Distance (2017) — Shawn Okpebholo (1981)

Duo for Marimba and Cello

From the Composer

“In the dark months following the terrible losses, I found myself needing to turn to the language of poetry, if only to preserve the phrase Roger spoke after his diagnosis, that he was going into the treatment to experience “the complete sufficiency of grace.” This was poet Miho Nonaka’s response to her elegant poem, Distance, an elegy for Roger Lundin, and the inspiration for this piece. Roger was a Christ-follower, a husband, a father, a scholar, a teacher, a friend—my friend. Our friendship grew out of Roger’s humility: I, as a junior faculty member, for example, receiving encouragement, soaking up his wisdom, talking about shared interests, like music, the Negro spiritual, specifically.

Distance is a duo for cello and marimba. I intentionally chose that instrumentation to reflect Roger’s demeanor. The cello and marimba are considered soft instruments and both have warm and rich timbres. Even in a casual chat with Roger, one would experience his soft-spoken voice: a tone that was warm; words that were full of depth; insights that were rich in meaning. In this work, I aimed to musically weave the many ideas expressed in Nonaka’s poem: the body, devotion, act of musical worship, joy (imagery of the flies), space, breath, and words (the Word).  I included two musical quotations: the spiritual, Prepare Me One Body, and one of the great hymns of the church, For All the Saints (Ralph Vaughan William’s tune, sine nomine). Not only do these songs capture poignant themes of Nonaka’s poem, the songs were special to Roger.
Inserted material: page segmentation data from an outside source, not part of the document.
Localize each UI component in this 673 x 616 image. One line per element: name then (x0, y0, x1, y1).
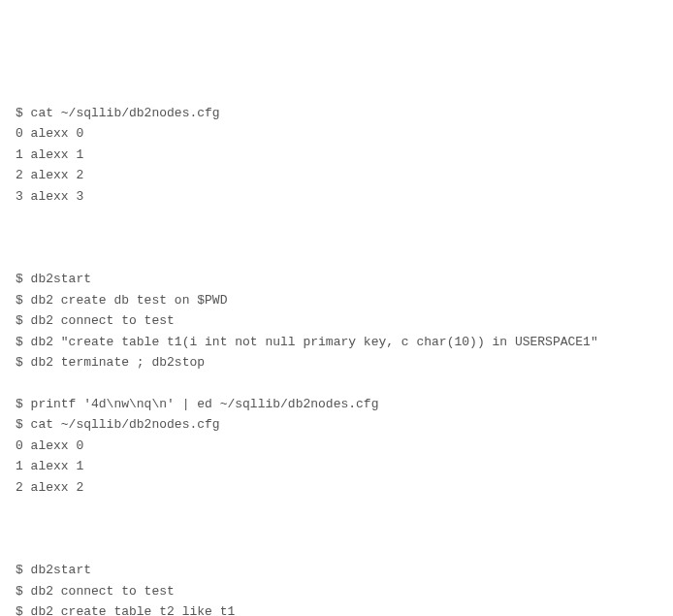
terminal-output-block-2: $ db2start $ db2 create db test on $PWD … (16, 269, 657, 373)
terminal-blank-line (16, 519, 657, 539)
terminal-output-block-3: $ printf '4d\nw\nq\n' | ed ~/sqllib/db2n… (16, 394, 657, 498)
terminal-output-block-4: $ db2start $ db2 connect to test $ db2 c… (16, 560, 657, 616)
terminal-output-block-1: $ cat ~/sqllib/db2nodes.cfg 0 alexx 0 1 … (16, 103, 657, 207)
terminal-blank-line (16, 227, 657, 247)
This piece was composed in memory of Roger Lundin and is dedicated to Sue Lundin.

Distance

Miho Nonaka

(Roger Lundin 1949-2015)

Snow started overnight, unexpectedly, in abundance

making the drive to church beautiful, nearly

impossible. And it would continue through the service—

high windows like a slender book opened

in the middle, pages growing whiter, emptier

save for a few bones of the tree

on the margin.

Your body

already bare, severe space

of reformed architecture: a lone vessel

breaking its path through the hush

of human breath to the center, the unknown.

That summer, a poem had started us discussing

flies, a sudden legion of them in my kitchen.
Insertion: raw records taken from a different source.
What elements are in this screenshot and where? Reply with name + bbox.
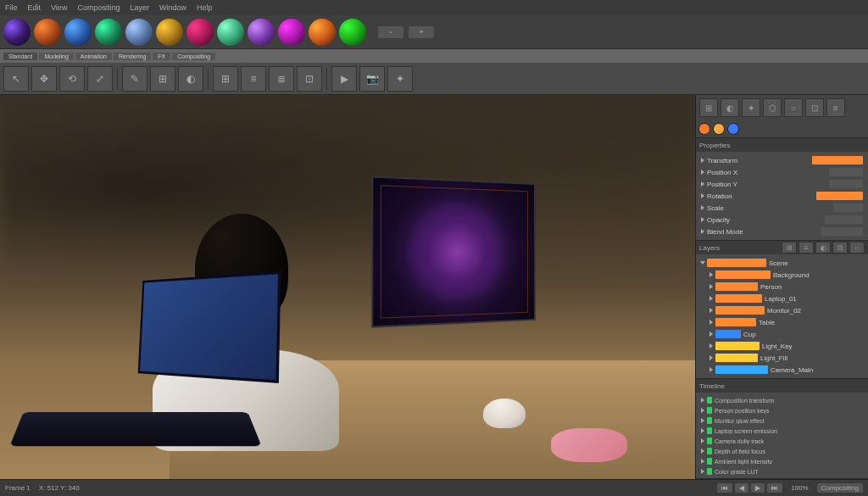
property-row[interactable]: Position Y	[698, 178, 865, 190]
property-value-bar[interactable]	[812, 156, 863, 164]
expand-icon[interactable]	[701, 459, 704, 464]
layer-row[interactable]: Background	[698, 269, 865, 281]
move-tool[interactable]: ✥	[31, 66, 57, 92]
track-row[interactable]: Monitor glow effect	[698, 415, 865, 426]
select-tool[interactable]: ↖	[3, 66, 29, 92]
expand-icon[interactable]	[700, 261, 705, 265]
layer-row[interactable]: Camera_Main	[698, 364, 865, 376]
track-row[interactable]: Camera dolly track	[698, 436, 865, 446]
menu-file[interactable]: File	[5, 3, 18, 12]
property-value-bar[interactable]	[833, 203, 863, 212]
layer-row[interactable]: Person	[698, 281, 865, 293]
quick-tool-6[interactable]: ≡	[826, 98, 845, 117]
expand-icon[interactable]	[709, 296, 713, 301]
layer-tab-0[interactable]: ⊞	[782, 242, 797, 254]
expand-icon[interactable]	[709, 332, 713, 337]
property-value-bar[interactable]	[825, 215, 863, 224]
layer-row[interactable]: Light_Key	[698, 340, 865, 352]
property-row[interactable]: Rotation	[698, 190, 865, 202]
expand-icon[interactable]	[701, 428, 704, 433]
viewport[interactable]	[0, 95, 695, 479]
menu-compositing[interactable]: Compositing	[77, 3, 120, 12]
expand-icon[interactable]	[709, 343, 713, 348]
property-row[interactable]: Blend Mode	[698, 226, 865, 237]
layer-row[interactable]: Monitor_02	[698, 304, 865, 316]
grid-tool[interactable]: ⊞	[213, 66, 238, 92]
material-sphere-11[interactable]	[339, 19, 366, 46]
tab-modeling[interactable]: Modeling	[39, 53, 73, 60]
property-row[interactable]: Opacity	[698, 214, 865, 226]
material-sphere-7[interactable]	[217, 19, 244, 46]
track-row[interactable]: Color grade LUT	[698, 466, 865, 476]
menu-edit[interactable]: Edit	[28, 3, 42, 12]
expand-icon[interactable]	[701, 398, 704, 403]
property-row[interactable]: Transform	[698, 154, 865, 166]
rotate-tool[interactable]: ⟲	[59, 66, 85, 92]
layer-tab-1[interactable]: ≡	[798, 242, 814, 254]
light-tool[interactable]: ✦	[387, 66, 413, 92]
expand-icon[interactable]	[709, 367, 713, 372]
preview-size-pill[interactable]: ▫	[378, 26, 403, 38]
tab-rendering[interactable]: Rendering	[114, 53, 151, 60]
material-sphere-5[interactable]	[156, 19, 183, 46]
render-tool[interactable]: ▶	[331, 66, 357, 92]
layer-row[interactable]: Scene	[698, 257, 865, 269]
track-row[interactable]: Person position keys	[698, 405, 865, 415]
color-swatch-2[interactable]	[727, 123, 739, 135]
layer-tab-2[interactable]: ◐	[815, 242, 831, 254]
tab-compositing[interactable]: Compositing	[172, 53, 215, 60]
preview-add-pill[interactable]: +	[409, 26, 434, 38]
camera-tool[interactable]: 📷	[359, 66, 385, 92]
tab-animation[interactable]: Animation	[75, 53, 112, 60]
color-swatch-0[interactable]	[698, 123, 710, 135]
expand-icon[interactable]	[709, 355, 713, 360]
property-row[interactable]: Scale	[698, 202, 865, 214]
layer-row[interactable]: Cup	[698, 328, 865, 340]
tab-standard[interactable]: Standard	[3, 53, 37, 60]
playback-btn-3[interactable]: ⏭	[767, 483, 782, 493]
material-sphere-8[interactable]	[248, 19, 275, 46]
playback-btn-1[interactable]: ◀	[735, 483, 748, 493]
expand-icon[interactable]	[709, 284, 713, 289]
playback-btn-0[interactable]: ⏮	[717, 483, 732, 493]
menu-help[interactable]: Help	[197, 3, 213, 12]
quick-tool-2[interactable]: ✦	[742, 98, 760, 117]
track-row[interactable]: Depth of field focus	[698, 446, 865, 456]
layer-row[interactable]: Laptop_01	[698, 293, 865, 304]
mask-tool[interactable]: ◐	[178, 66, 203, 92]
property-value-bar[interactable]	[829, 168, 863, 176]
quick-tool-3[interactable]: ⬡	[763, 98, 782, 117]
quick-tool-4[interactable]: ○	[784, 98, 803, 117]
material-sphere-2[interactable]	[64, 19, 92, 46]
quick-tool-1[interactable]: ◐	[721, 98, 739, 117]
track-row[interactable]: Laptop screen emission	[698, 426, 865, 436]
layer-row[interactable]: Light_Fill	[698, 352, 865, 364]
expand-icon[interactable]	[701, 438, 704, 443]
material-sphere-4[interactable]	[125, 19, 153, 46]
quick-tool-5[interactable]: ⊡	[805, 98, 824, 117]
material-sphere-1[interactable]	[34, 19, 61, 46]
property-value-bar[interactable]	[829, 180, 863, 188]
property-value-bar[interactable]	[816, 192, 863, 200]
expand-icon[interactable]	[701, 418, 704, 423]
align-tool[interactable]: ≣	[269, 66, 294, 92]
property-value-bar[interactable]	[821, 227, 863, 236]
material-sphere-0[interactable]	[3, 19, 31, 46]
menu-view[interactable]: View	[51, 3, 67, 12]
track-row[interactable]: Ambient light intensity	[698, 456, 865, 466]
expand-icon[interactable]	[709, 320, 713, 325]
layer-tab-3[interactable]: ⊡	[832, 242, 848, 254]
material-sphere-6[interactable]	[186, 19, 214, 46]
expand-icon[interactable]	[701, 408, 704, 413]
expand-icon[interactable]	[701, 449, 704, 454]
scale-tool[interactable]: ⤢	[87, 66, 113, 92]
playback-btn-2[interactable]: ▶	[751, 483, 765, 493]
material-sphere-10[interactable]	[309, 19, 336, 46]
material-sphere-3[interactable]	[95, 19, 122, 46]
property-row[interactable]: Position X	[698, 166, 865, 178]
menu-layer[interactable]: Layer	[130, 3, 149, 12]
layer-tab-4[interactable]: ○	[849, 242, 865, 254]
layer-row[interactable]: Table	[698, 316, 865, 328]
menu-window[interactable]: Window	[159, 3, 186, 12]
expand-icon[interactable]	[709, 272, 713, 277]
It amused you to no end to picture me

swatting at them with dark passion,

ta

llying my victories each day until

my husband finally located their colony.

What flies, invisible, interpose between words,

splinter the syntax of eulogy?

Uncertain, stumbling, we

turn to music, hymns, prayers. As if the soul

is a kind of distance, measured around and still beyond

circumference. We ache to feel exactly

what our fragile faith tells us we can’t

but must.

Inside your head was a library

of unfinished books. An entire forest of them gone

before the first snow. Your voice haunts me, tender,

elegiac at the core, calling to the dead, your

scattered tribe, a maze of jagged isles, high winds

through the fog of the Baltic Sea.

There was a time I thought that words, when

true, would crystallize in their arrival.

I believed that.

It is such a long journey, Sue said

at a late night grocery store. We were pushing carts full

of essentials when we ran into each other

under the florescent light.

I had no words for her. We are still

standing in that spacious church

surrounded by silent crystals. Dusk

gathers, the ceiling grows higher, and the whole

building is an instrument full of air, aching to

house the complete sufficiency of grace.